##### EXCERPTED DATA #####

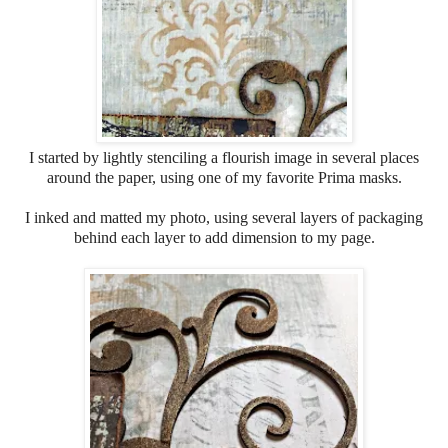
I started by lightly stenciling a flourish image in several places
around the paper, using one of my favorite Prima masks.
I inked and matted my photo, using several layers of packaging
behind each layer to add dimension to my page.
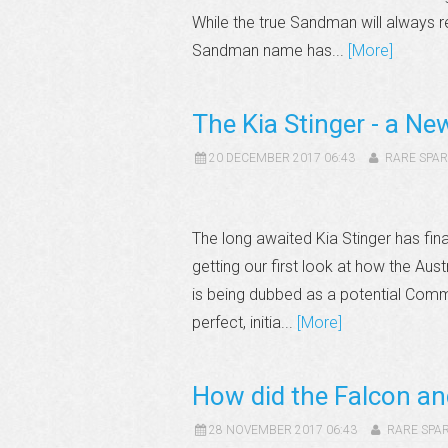
While the true Sandman will always re
Sandman name has...
[More]
The Kia Stinger - a Ne
20 DECEMBER 2017 06:43
RARE SPAR
The long awaited Kia Stinger has fin
getting our first look at how the Aus
is being dubbed as a potential Com
perfect, initia...
[More]
How did the Falcon a
28 NOVEMBER 2017 06:43
RARE SPA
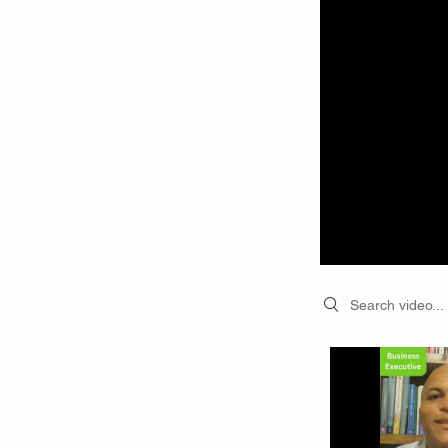
Search videos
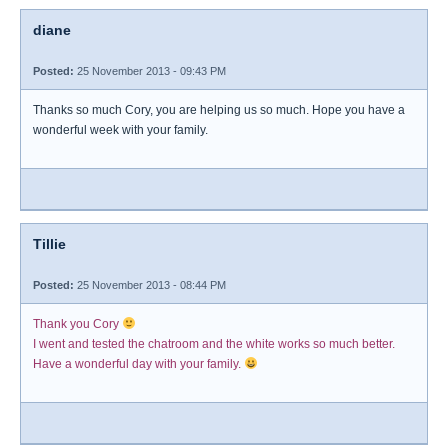
diane
Posted:
25 November 2013 - 09:43 PM
Thanks so much Cory, you are helping us so much. Hope you have a
wonderful week with your family.
Tillie
Posted:
25 November 2013 - 08:44 PM
Thank you Cory
I went and tested the chatroom and the white works so much better.
Have a wonderful day with your family.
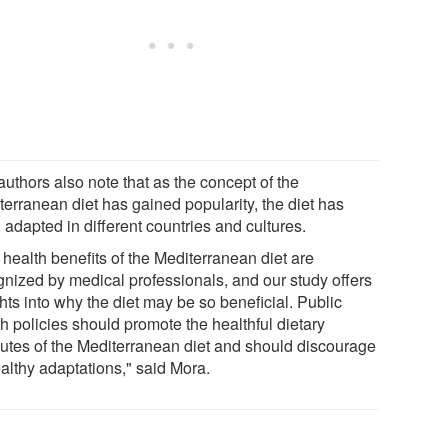
uthors also note that as the concept of the
terranean diet has gained popularity, the diet has
adapted in different countries and cultures.
 health benefits of the Mediterranean diet are
gnized by medical professionals, and our study offers
hts into why the diet may be so beneficial. Public
h policies should promote the healthful dietary
ibutes of the Mediterranean diet and should discourage
althy adaptations," said Mora.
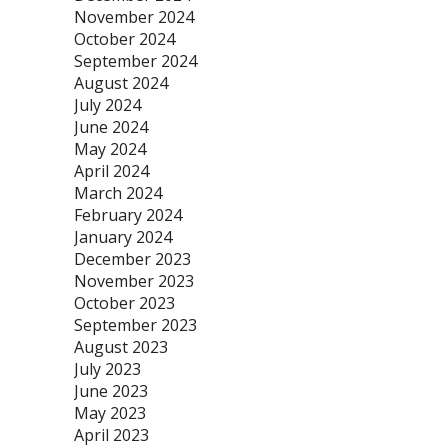
November 2024
October 2024
September 2024
August 2024
July 2024
June 2024
May 2024
April 2024
March 2024
February 2024
January 2024
December 2023
November 2023
October 2023
September 2023
August 2023
July 2023
June 2023
May 2023
April 2023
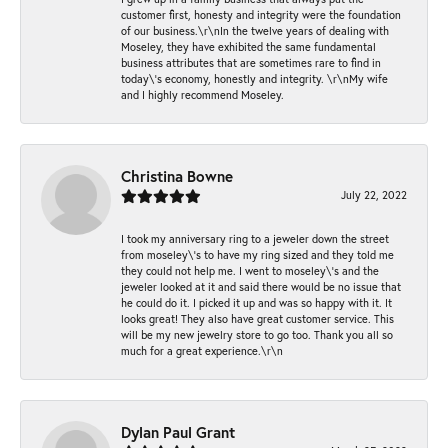
customer first, honesty and integrity were the foundation
of our business.\r\nIn the twelve years of dealing with
Moseley, they have exhibited the same fundamental
business attributes that are sometimes rare to find in
today\'s economy, honestly and integrity. \r\nMy wife
and I highly recommend Moseley.
Christina Bowne
July 22, 2022
I took my anniversary ring to a jeweler down the street
from moseley\'s to have my ring sized and they told me
they could not help me. I went to moseley\'s and the
jeweler looked at it and said there would be no issue that
he could do it. I picked it up and was so happy with it. It
looks great! They also have great customer service. This
will be my new jewelry store to go too. Thank you all so
much for a great experience.\r\n
Dylan Paul Grant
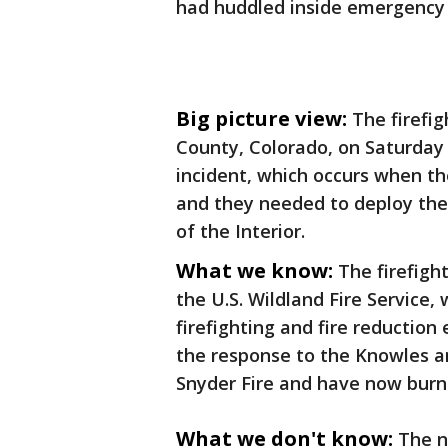
had huddled inside emergency 
Big picture view:
The firefi
County, Colorado, on Saturday
incident, which occurs when the
and they needed to deploy the 
of the Interior.
What we know:
The firefigh
the U.S. Wildland Fire Service,
firefighting and fire reduction 
the response to the Knowles a
Snyder Fire and have now burn
What we don't know:
The n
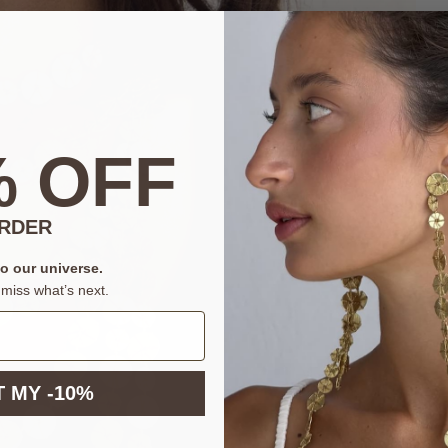
% OFF
ORDER
to our universe.
miss what’s next.
 MY -10%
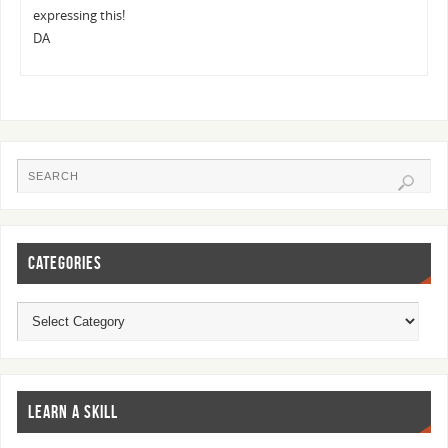
expressing this!
DA
CATEGORIES
LEARN A SKILL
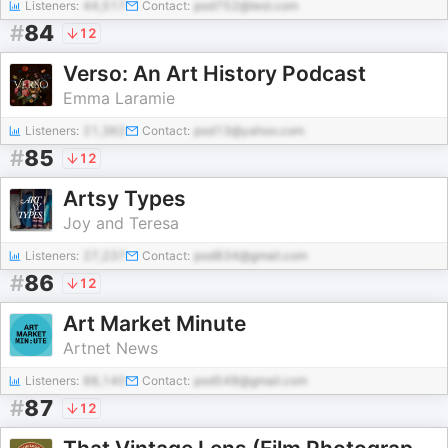
Listeners:
44,517
Contact:
pod752@test.com
#
84
12
Verso: An Art History Podcast
Emma Laramie
Listeners:
21,362
Contact:
pod13@yahoo.com
#
85
12
Artsy Types
Joy and Teresa
Listeners:
27,237
Contact:
pod834@gmail.com
#
86
12
Art Market Minute
Artnet News
Listeners:
88,140
Contact:
pod548@gmail.com
#
87
12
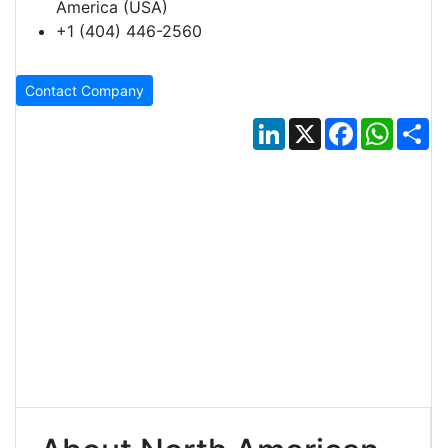
America (USA)
+1 (404) 446-2560
Contact Company
LinkedIn
X
Facebook
Whats
Sh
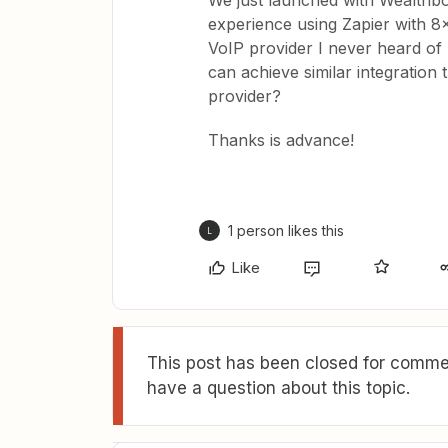
We just launched with Wealthb
experience using Zapier with 8
VoIP provider I never heard of (
can achieve similar integratio
provider?
Thanks is advance!
1 person likes this
L
Like
This post has been closed for commen
have a question about this topic.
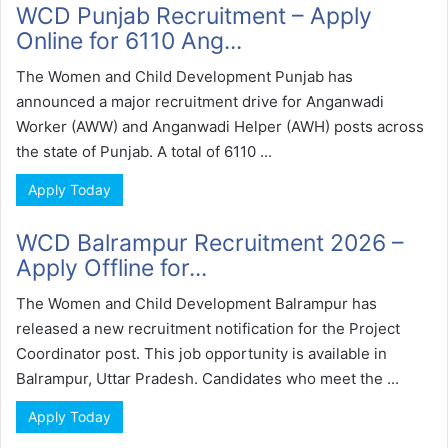
WCD Punjab Recruitment – Apply
Online for 6110 Ang...
The Women and Child Development Punjab has
announced a major recruitment drive for Anganwadi
Worker (AWW) and Anganwadi Helper (AWH) posts across
the state of Punjab. A total of 6110 ...
Apply Today
WCD Balrampur Recruitment 2026 –
Apply Offline for...
The Women and Child Development Balrampur has
released a new recruitment notification for the Project
Coordinator post. This job opportunity is available in
Balrampur, Uttar Pradesh. Candidates who meet the ...
Apply Today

#####

[PROBLEM]
Scan each line above for the string "wonderful". Give the tally and nothing else.

[WORKED SOLUTION]
2